Mann erzählt von Hasen-Ahlers allerhand Anekdoten, und wir wollen zum Schluß eine davon zum Besten geben. Eines Abends begegnete ihm auf der Landstraße ein Handwerksbursche, der gern ein billiges Unterkommen für die Nacht gehabt hätte. Gastfrei wie Hasen-Ahlers ist, bot dieser dem Fremden seine eigene „Privatwohnung“ (den lustigen Schafstall) als Logis an, und gern willigte unser Handwerksbursche ein. Zwar kam ihm die Behausung etwas spanisch vor, aber müde, wie er war, machte er es sich in einem Heuhaufen - denn ein Bett besitzt Hasen-Ahlers nicht - bequem. Dieser hatte aber gerade am selben Tage ein Schaf geschlachtet, das ausgeweidet in seiner Hütte hing; das blutige Beil und Messer lagen auf einem Holzklotz daneben. Von alledem hatte unser Handwerksbursche in der Dunkelheit nichts bemerkt. Kaum hatte Hasen-Ahlers aber Licht gemacht, als unser Handwerksbursche, der glauben mochte, er sei in die Höhle eines Menschenfressers geraten, mit einem Schrei des Entsetzens in die dunkle Nacht hinausstürzte und laut um Hilfe rufend davonjagte. Sein unheimliches Abenteuer brachte er noch am selben Abend zur Anzeige, doch hatte er außer dem Schaden auch noch den Spott zu tragen.

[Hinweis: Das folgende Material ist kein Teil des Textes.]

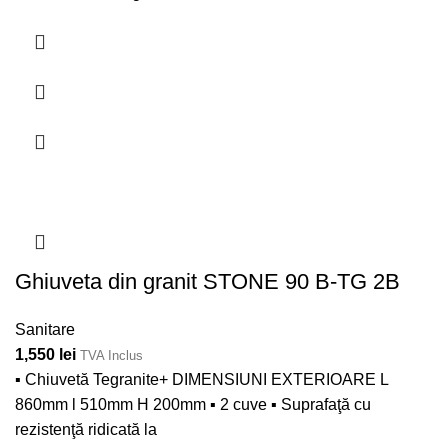
Ghiuveta din granit STONE 90 B-TG 2B
Sanitare
1,550
lei
TVA Inclus
▪ Chiuvetă Tegranite+ DIMENSIUNI EXTERIOARE L
860mm l 510mm H 200mm ▪ 2 cuve ▪ Suprafaţă cu
rezistenţă ridicată la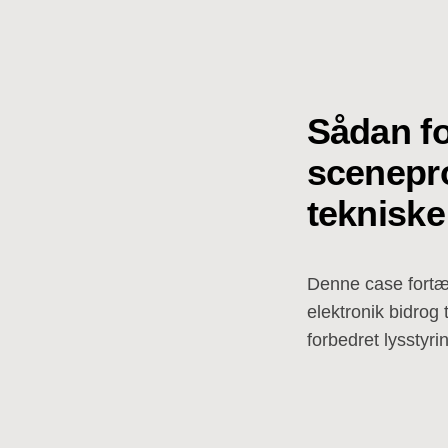
Sådan f
scenepr
tekniske
Denne case fortæ
elektronik bidrog
forbedret lysstyri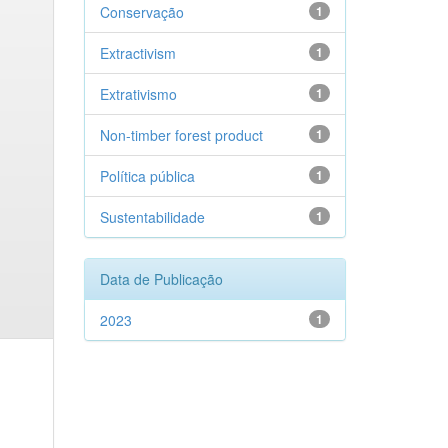
Conservação
1
Extractivism
1
Extrativismo
1
Non-timber forest product
1
Política pública
1
Sustentabilidade
1
Data de Publicação
2023
1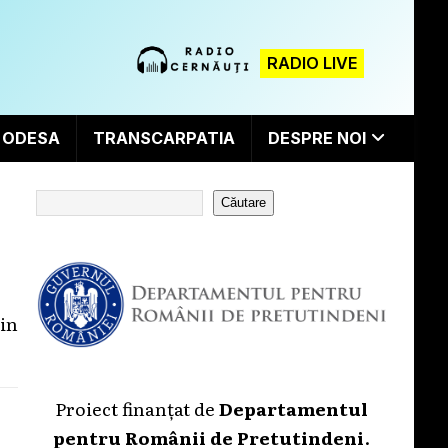
RADIO LIVE
ODESA
TRANSCARPATIA
DESPRE NOI
Căutare
in
Proiect finanțat de
Departamentul
pentru Românii de Pretutindeni
.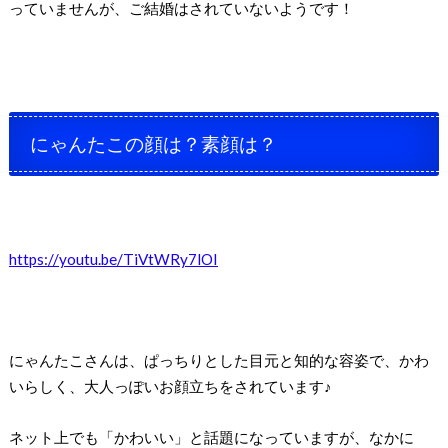
っていませんが、ご結婚はされていないようです！
にゃんたこの顔は？素顔は？
https://youtu.be/TiVtWRy7lOI
にゃんたこさんは、ぱっちりとした目元と知的な容姿で、かわ
いらしく、大人っぽいお顔立ちをされています♪
ネット上でも「かわいい」と話題になっていますが、なかに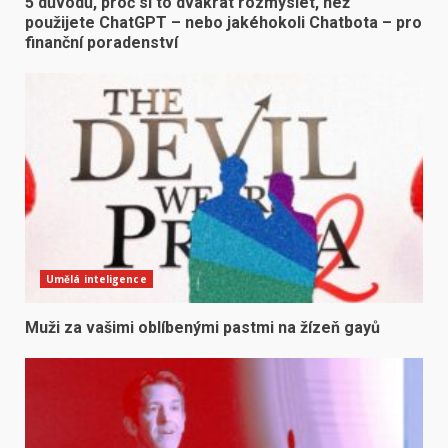
5 důvodů, proč si to dvakrát rozmyslet, než
použijete ChatGPT – nebo jakéhokoli Chatbota – pro
finanční poradenství
Umělá inteligence
Muži za vašimi oblíbenými pastmi na žízeň gayů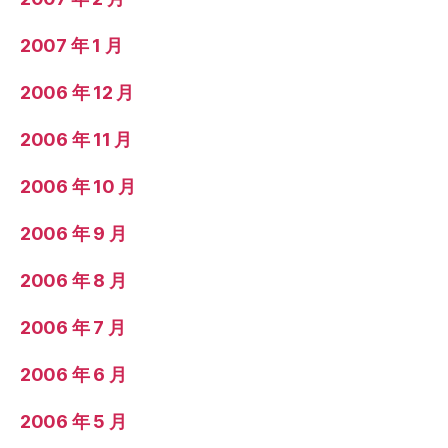
2007 年 1 月
2006 年 12 月
2006 年 11 月
2006 年 10 月
2006 年 9 月
2006 年 8 月
2006 年 7 月
2006 年 6 月
2006 年 5 月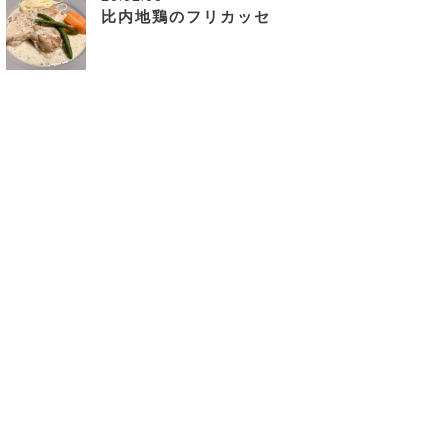
比内地鶏のフリカッセ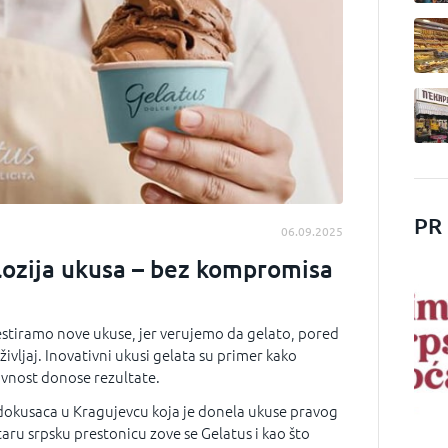
PR
06.09.2025
ozija ukusa – bez kompromisa
estiramo nove ukuse, jer verujemo da gelato, pored
življaj. Inovativni ukusi gelata su primer kako
tivnost donose rezultate.
dokusaca u Kragujevcu koja je donela ukuse pravog
taru srpsku prestonicu zove se Gelatus i kao što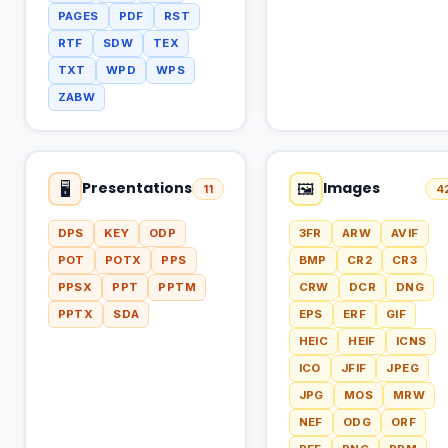
PAGES
PDF
RST
RTF
SDW
TEX
TXT
WPD
WPS
ZABW
Presentations
Images
🖥
🖼
11
4
DPS
KEY
ODP
3FR
ARW
AVIF
POT
POTX
PPS
BMP
CR2
CR3
PPSX
PPT
PPTM
CRW
DCR
DNG
PPTX
SDA
EPS
ERF
GIF
HEIC
HEIF
ICNS
ICO
JFIF
JPEG
JPG
MOS
MRW
NEF
ODG
ORF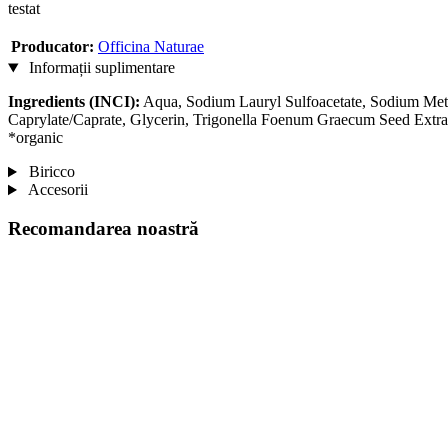
testat
Producator:
Officina Naturae
Informații suplimentare
Ingredients (INCI):
Aqua, Sodium Lauryl Sulfoacetate, Sodium Methy
Caprylate/Caprate, Glycerin, Trigonella Foenum Graecum Seed Extrac
*organic
Biricco
Accesorii
Recomandarea noastră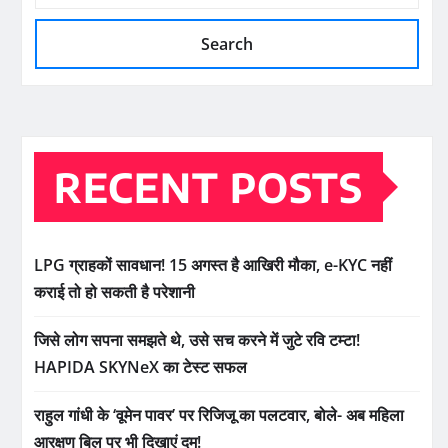
Search
RECENT POSTS
LPG ग्राहकों सावधान! 15 अगस्त है आखिरी मौका, e-KYC नहीं
कराई तो हो सकती है परेशानी
जिसे लोग सपना समझते थे, उसे सच करने में जुटे रवि टम्टा!
HAPIDA SKYNeX का टेस्ट सफल
राहुल गांधी के ‘वूमेन पावर’ पर रिजिजू का पलटवार, बोले- अब महिला
आरक्षण बिल पर भी दिखाएं दम!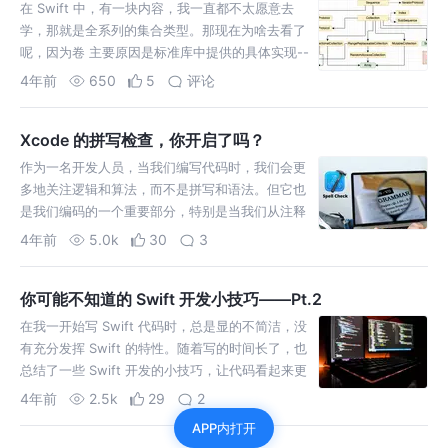
在 Swift 中，有一块内容，我一直都不太愿意去
学，那就是全系列的集合类型。那现在为啥去看了
呢，因为卷 主要原因是标准库中提供的具体实现--
数组、集合和字典--能覆盖日常开发 99% 的情
4年前
650
5
评论
况。
Xcode 的拼写检查，你开启了吗？
作为一名开发人员，当我们编写代码时，我们会更
多地关注逻辑和算法，而不是拼写和语法。但它也
是我们编码的一个重要部分，特别是当我们从注释
生成文档的时候。
4年前
5.0k
30
3
你可能不知道的 Swift 开发小技巧——Pt.2
在我一开始写 Swift 代码时，总是显的不简洁，没
有充分发挥 Swift 的特性。随着写的时间长了，也
总结了一些 Swift 开发的小技巧，让代码看起来更
加简洁和高大上。
4年前
2.5k
29
2
APP内打开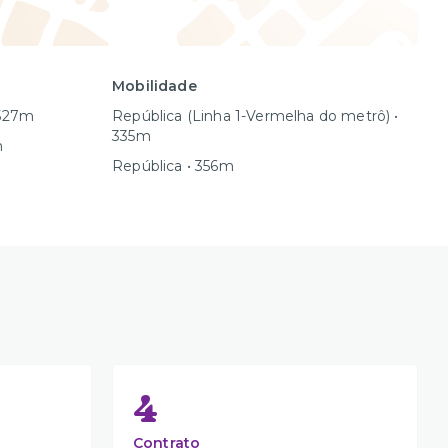
Mobilidade
 527m
República (Linha 1-Vermelha do metrô) •
335m
m
República • 356m
4
Contrato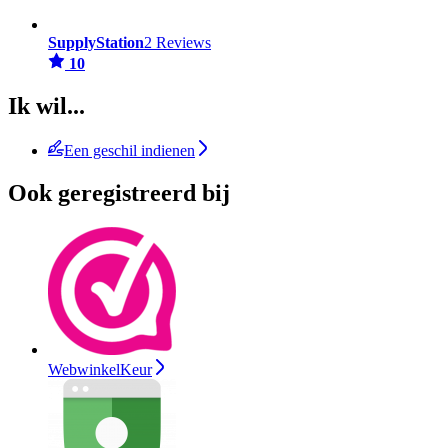
SupplyStation
2 Reviews
10
Ik wil...
Een geschil indienen
Ook geregistreerd bij
WebwinkelKeur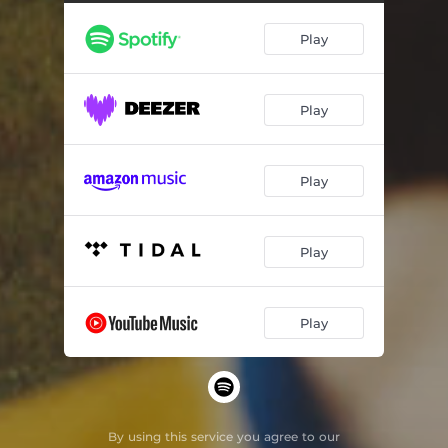
Play
Play
Play
Play
Play
By using this service you agree to our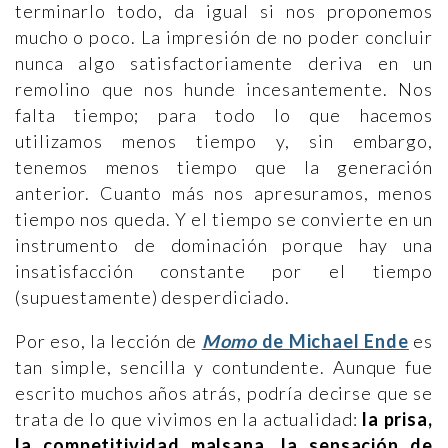
terminarlo todo, da igual si nos proponemos
mucho o poco. La impresión de no poder concluir
nunca algo satisfactoriamente deriva en un
remolino que nos hunde incesantemente. Nos
falta tiempo; para todo lo que hacemos
utilizamos menos tiempo y, sin embargo,
tenemos menos tiempo que la generación
anterior. Cuanto más nos apresuramos, menos
tiempo nos queda. Y el tiempo se convierte en un
instrumento de dominación porque hay una
insatisfacción constante por el tiempo
(supuestamente) desperdiciado.
Por eso, la lección de
Momo
de Michael Ende
es
tan simple, sencilla y contundente. Aunque fue
escrito muchos años atrás, podría decirse que se
trata de lo que vivimos en la actualidad:
la prisa,
la competitividad malsana, la sensación de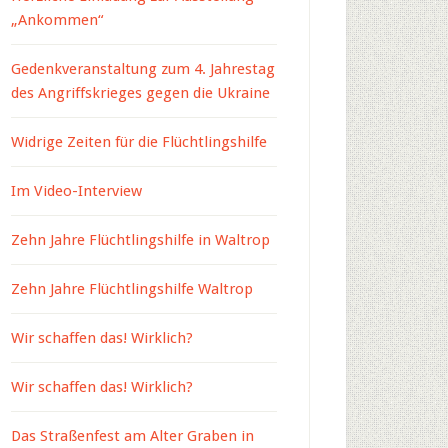
„Ankommen“
Gedenkveranstaltung zum 4. Jahrestag
des Angriffskrieges gegen die Ukraine
Widrige Zeiten für die Flüchtlingshilfe
Im Video-Interview
Zehn Jahre Flüchtlingshilfe in Waltrop
Zehn Jahre Flüchtlingshilfe Waltrop
Wir schaffen das! Wirklich?
Wir schaffen das! Wirklich?
Das Straßenfest am Alter Graben in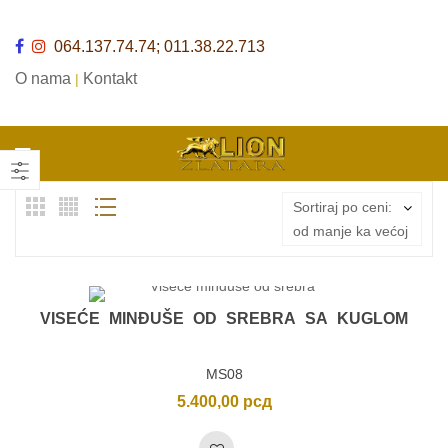
064.137.74.74; 011.38.22.713
O nama
Kontakt
|
Sortiraj po ceni:
od manje ka većoj
VISEĆE MINĐUŠE OD SREBRA SA KUGLOM
MS08
5.400,00
рсд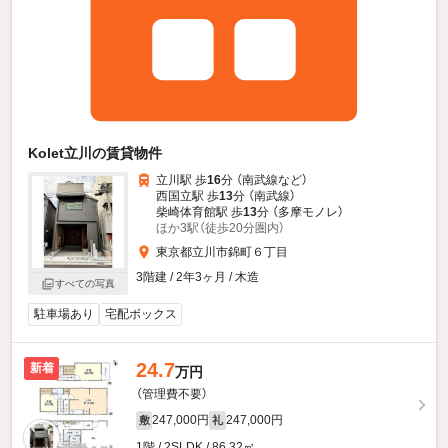
Kolet立川の賃貸物件
立川駅 歩
16
分 （南武線
など
）
西国立駅 歩
13
分 （南武線）
柴崎体育館駅 歩
13
分 （多摩モノレ）
ほか3駅（徒歩20分圏内）
東京都立川市錦町６丁目
3階建 / 2年3ヶ月 / 木造
すべての写真
駐車場あり
宅配ボックス
24.7
新着
万円
（管理費不要）
247,000円
247,000円
敷
礼
1階 / 2SLDK / 86.32㎡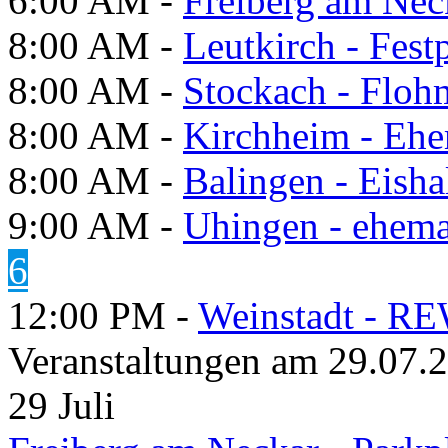
6:00 AM -
Freiberg am Neck
8:00 AM -
Leutkirch - Festp
8:00 AM -
Stockach - Flohm
8:00 AM -
Kirchheim - Ehe
8:00 AM -
Balingen - Eisha
9:00 AM -
Uhingen - ehema
6
12:00 PM -
Weinstadt - RE
Veranstaltungen am 29.07.
29
Juli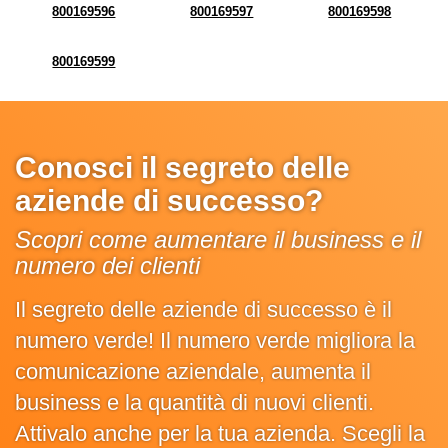
800169596
800169597
800169598
800169599
Conosci il segreto delle
aziende di successo?
Scopri come aumentare il business e il
numero dei clienti
Il segreto delle aziende di successo è il
numero verde! Il numero verde migliora la
comunicazione aziendale, aumenta il
business e la quantità di nuovi clienti.
Attivalo anche per la tua azienda. Scegli la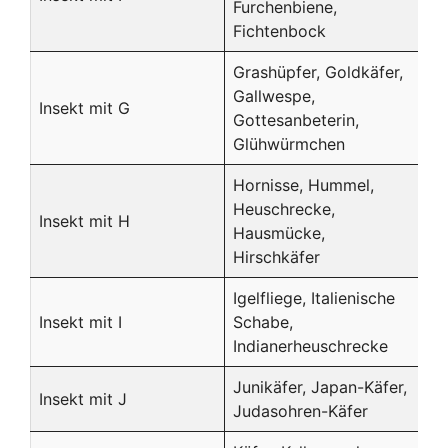
Furchenbiene,
Fichtenbock
Grashüpfer, Goldkäfer,
Gallwespe,
Insekt mit G
Gottesanbeterin,
Glühwürmchen
Hornisse, Hummel,
Heuschrecke,
Insekt mit H
Hausmücke,
Hirschkäfer
Igelfliege, Italienische
Insekt mit I
Schabe,
Indianerheuschrecke
Junikäfer, Japan-Käfer,
Insekt mit J
Judasohren-Käfer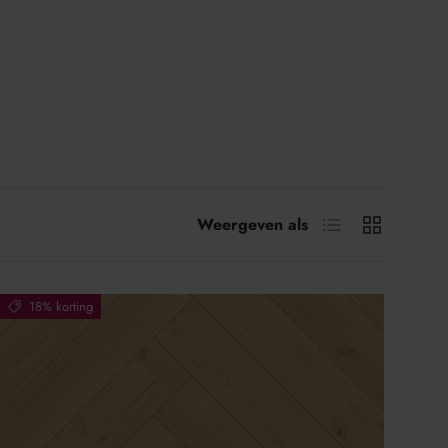
Lijst
Raster
Weergeven als
18% korting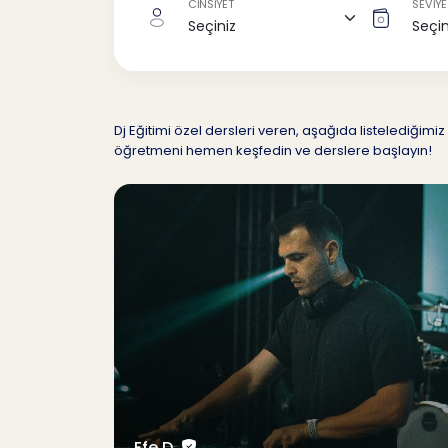
CİNSİYET
SEVİYE
Dj Eğitimi özel dersleri veren, aşağıda listelediği
öğretmeni hemen keşfedin ve derslere başlayın!
Efe D.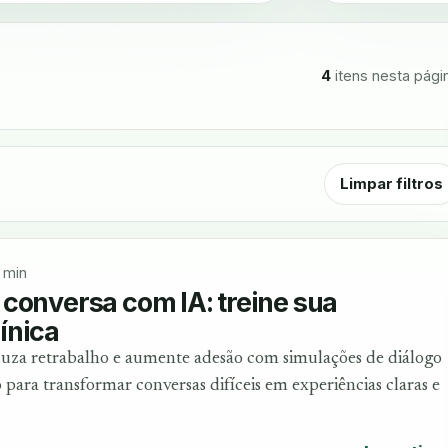
4
itens nesta pági
Limpar filtros
 min
conversa com IA: treine sua
ínica
duza retrabalho e aumente adesão com simulações de diálogo
 para transformar conversas difíceis em experiências claras e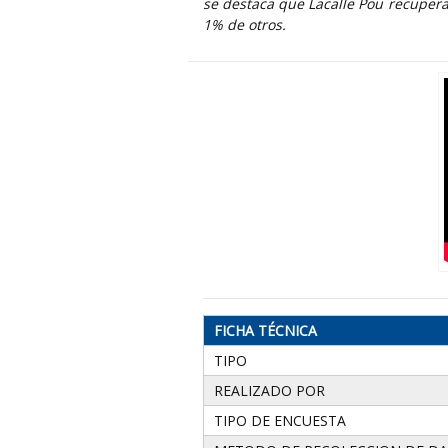
se destaca que Lacalle Pou recuper
1% de otros.
FICHA TÉCNICA
TIPO
REALIZADO POR
TIPO DE ENCUESTA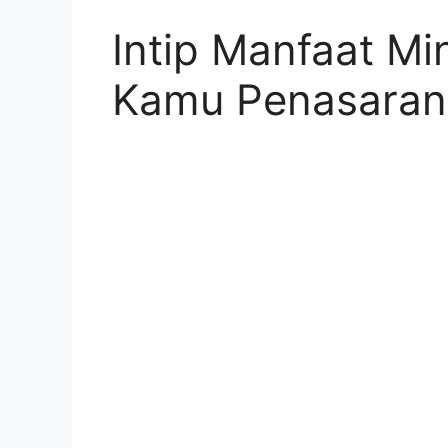
Intip Manfaat Mi
Kamu Penasaran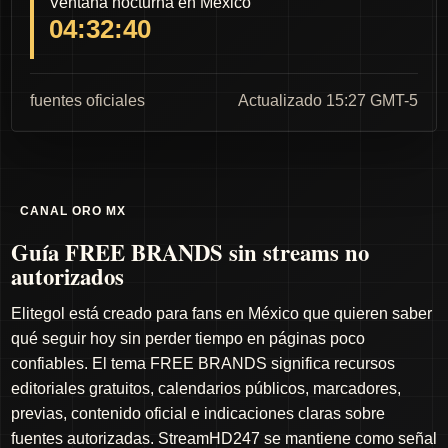
Ventana nocturna en México
04:32:39
fuentes oficiales
Actualizado 15:27 GMT-5
CANAL ORO MX
Guía FREE BRANDS sin streams no
autorizados
Elitegol está creado para fans en México que quieren saber
qué seguir hoy sin perder tiempo en páginas poco
confiables. El tema FREE BRANDS significa recursos
editoriales gratuitos, calendarios públicos, marcadores,
previas, contenido oficial e indicaciones claras sobre
fuentes autorizadas. StreamHD247 se mantiene como señal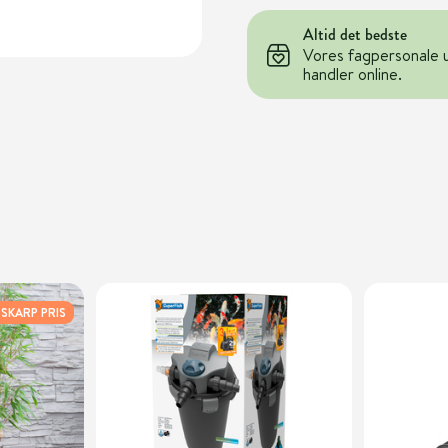
Altid det bedste
Vores fagpersonale 
handler online.
SKARP PRIS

Übrigens soll es mit Hasen-Ahlers jetzt ziemlich bergab gehen, seitdem die vielen Ausflügler ihre Allotria mit ihm treiben und ihm das Trinken beigebracht haben. Er hat von den Städtern das Geschäftemachen gelernt und gibt Vorstellungen, indem er gegen klingende Münze sein „Nationallied“ singt.

Niemann, L. (1904). Hasen-Ahlers. Ein Original aus der Heide. Reisen und Wandern, 2, 406-407.